What kind of self respecting male would put on eye liner, lip stick and foundation and go out in front of hundreds of people? Apparently me. And while I probably know more about these things than most prepubescent twelve year old girls, I'm not a female impersonator. I am an Indian classical dancer.

Kuchipudi is the Indian classical dance from the state of Andhra Pradesh in southern India. It originated in the 16th century BC. At that time it was mostly performed by Brahmin males who passed the art down through a father- son lineage. Today, although this art form has become overwhelmingly dominated by women, I have been dancing for thirteen years. Many people have asked me why, as an American born Indian boy who does not speak a word of his native tongue, I started learning Kuchipudi. Let me be honest; I was four and my mother made me. Yes, that is the reason I started, but it is not the reason I dance today. If someone asks me why I dance the answer to the question will not 'force' but it will be a recollection of an event that occurred when I was twelve.

There was a show in Long Island one summer. I was invited to perform and I expected there were other artists who were going to perform as well. I also expected this show to be done, like most other cultural events I had been to, in about four hours. Unfortunately the program was filled with mostly speakers who talked for hours on end about Indian culture, belaboring the same points repetitively. There were only a handful of other dancers. It was so frustrating that by the sixth hour most of the audience had left the building.

There weren't many people left when I got on stage. I actually don't even remember too much of the actual performance other than being incredibly exhausted from waiting so long and slightly put off by the fact that there were only about forty people still there to watch my performance.

What I do remember, however; is that after I was done I was met with a sincere and enthusiastic applause that broke the dullness that had dominated the atmosphere until the sixth hour. The announcer called me back on stage and asked me if I had anything to say. Once again I was met with sincere applause and this time, through the applause, I heard someone call out: "Say anything you want."

There is the answer. It is the reason I put on the makeup and the dress and continue to do this ancient art form even today. "Say anything you want." Here is an audience that effectively sat through six hours of speeches and did not want to listen to what prominent experts had to say but all of a sudden after five minutes they were willing to listen to me. It is a connection; a connection with the audience that was more effectively established through the five minutes of dance than through the six hours of speeches.

It is a humbling experience seeing the effect a piece has on an audience. I feel that Kuchipudi, like all dance, transcends the costume and any other mundane formality of the art. The effect the dance has on an audience speaks louder than anything words can say. Dance is a voice which gives its practitioners the ability to stand up and talk. This is something I have grown to appreciate over the years.

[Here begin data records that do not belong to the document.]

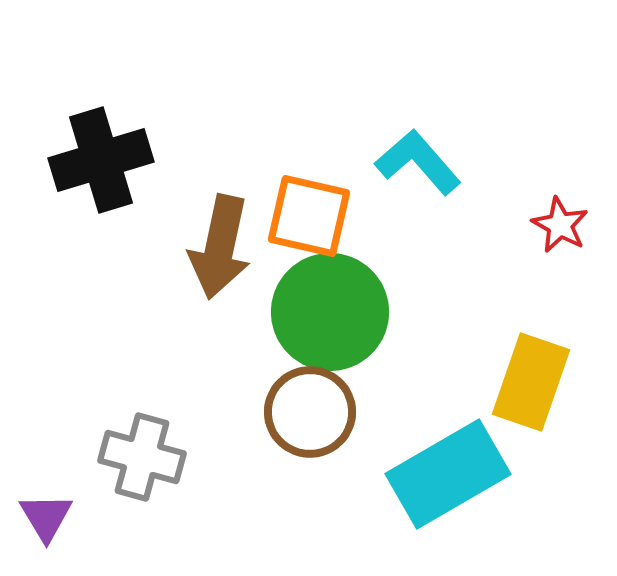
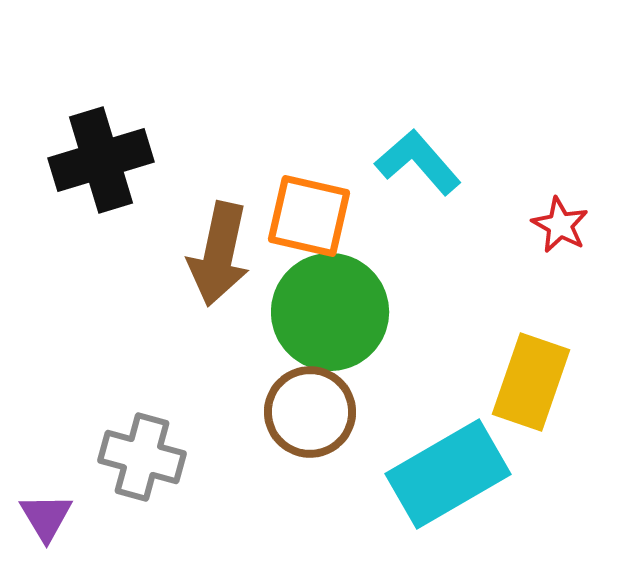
brown arrow: moved 1 px left, 7 px down
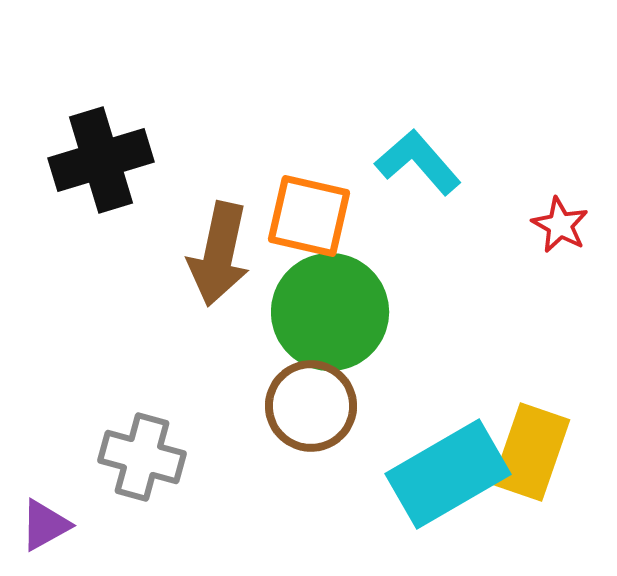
yellow rectangle: moved 70 px down
brown circle: moved 1 px right, 6 px up
purple triangle: moved 1 px left, 8 px down; rotated 32 degrees clockwise
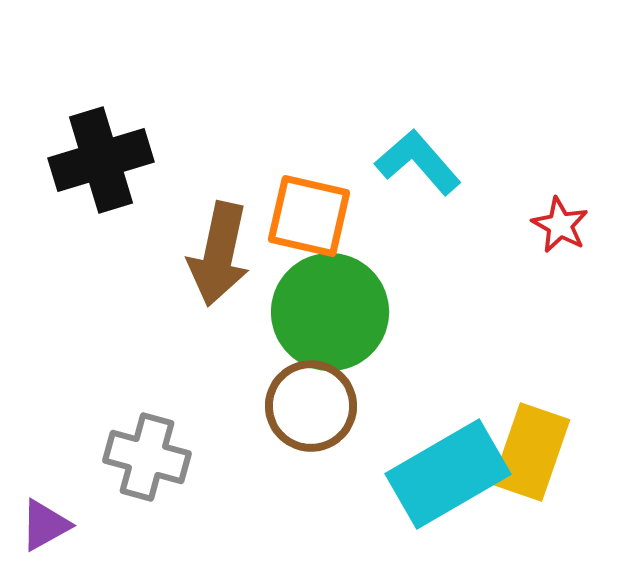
gray cross: moved 5 px right
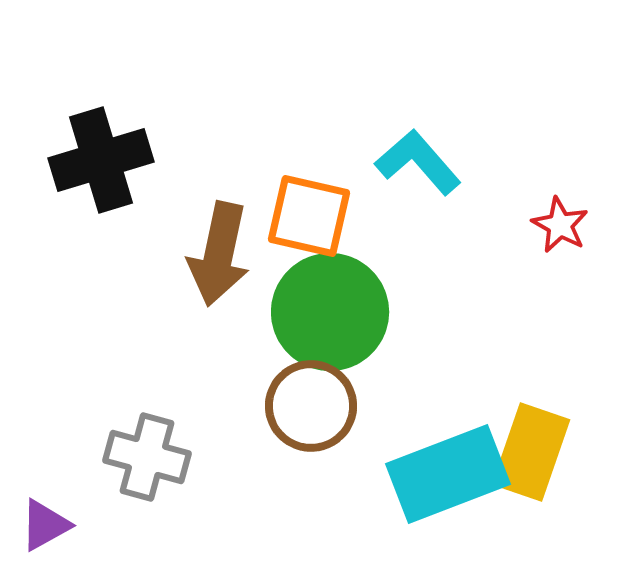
cyan rectangle: rotated 9 degrees clockwise
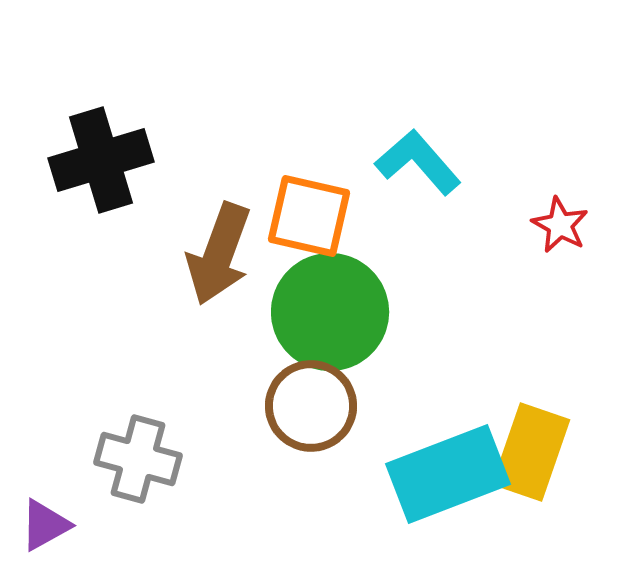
brown arrow: rotated 8 degrees clockwise
gray cross: moved 9 px left, 2 px down
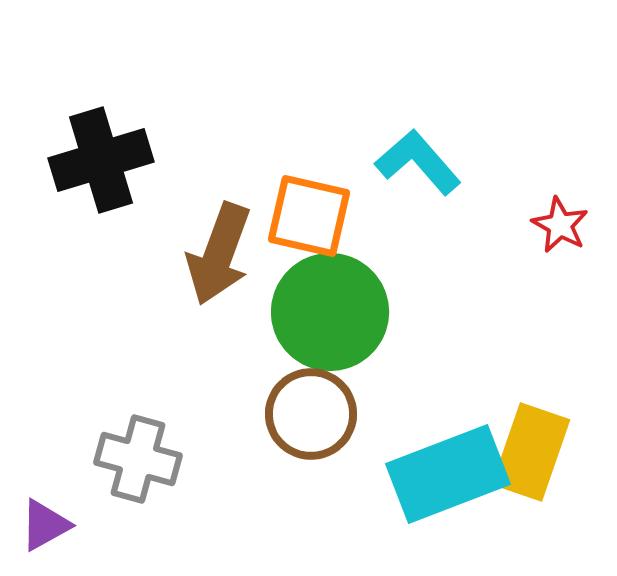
brown circle: moved 8 px down
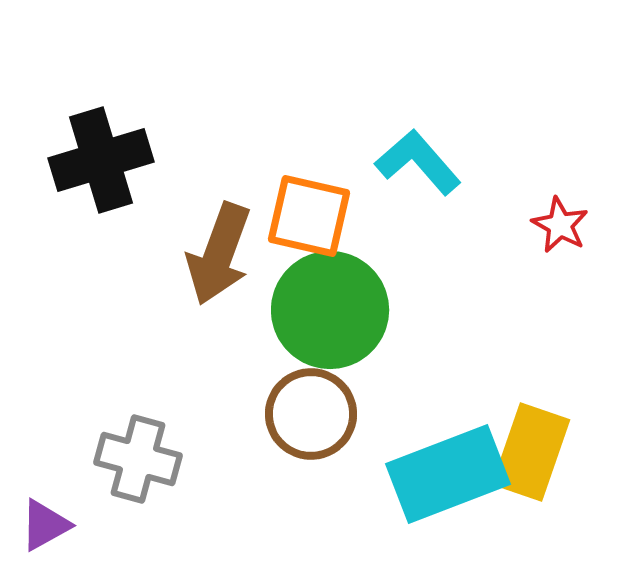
green circle: moved 2 px up
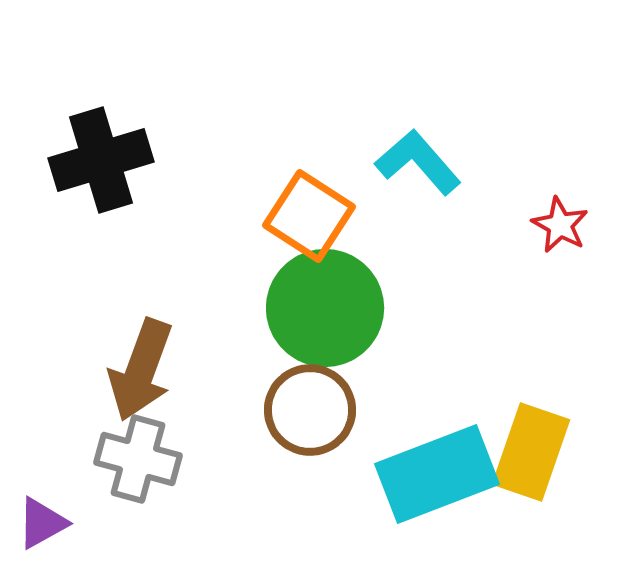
orange square: rotated 20 degrees clockwise
brown arrow: moved 78 px left, 116 px down
green circle: moved 5 px left, 2 px up
brown circle: moved 1 px left, 4 px up
cyan rectangle: moved 11 px left
purple triangle: moved 3 px left, 2 px up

I am sure the Brahmin families of Kuchelpuram saw the same value in the art which is why I think they worked so hard to preserve it. Here, in the twenty first century, I am able to perform anywhere within a fifty mile radius of my home within an hour. We have cameras and tape recorders that make the technology of our ancestors (a voice for the song and a wooden stick to keep the rhythm) seem primitive. Despite this, I feel today it is even more imperative that I share the gift that I have been given. Not only for myself, but for the men and women who have worked to spread their voice years before me with half as much as I have. It is my debt to them. It is my duty to sustain the art for future generations just as they have sustained the art to a point where I am able to practice it.

Years later I have performed in venues much more prestigious with many more people. Yet it is these performances which stick out in my mind: the performances where the audience is able to cross from the superficial viewing of the dance and truly become transported to another place and time. That is why I dance.
EF_Team5 - / 1,586  
Nov 20, 2008   #2
Excellent! This is a wonderful answer to the prompt. You do a great job of explaining the dance, why you do it, a fantastic example, and an appropriate conclusion. Except for the few errors I corrected, I wouldn't change a thing! Nice work!
vaibhav2614 4 / 7  
Nov 20, 2008   #3
Just so you know.. princeton does not require the common app essay.. I don't think they even read it.. They have their own essay in the supplement. So technically you dont need to bother doing the CommonApp essay for princeton if you apply through the princeton website. It looks like you've put a lot of work into this essay so you can still use it for other colleges..
quack09 2 / 23  
Nov 20, 2008   #4
WOW THATS A REALLY GREAT ESSAY, UR DEF GONNA GET INTO PRINCETON :]

GOOD JOB!!!!!!!!

to the person above, its better to apply through the common app in my opinion because your opening yourself to more options than just focusing on one school. Princeton also stresses using the common app more i think.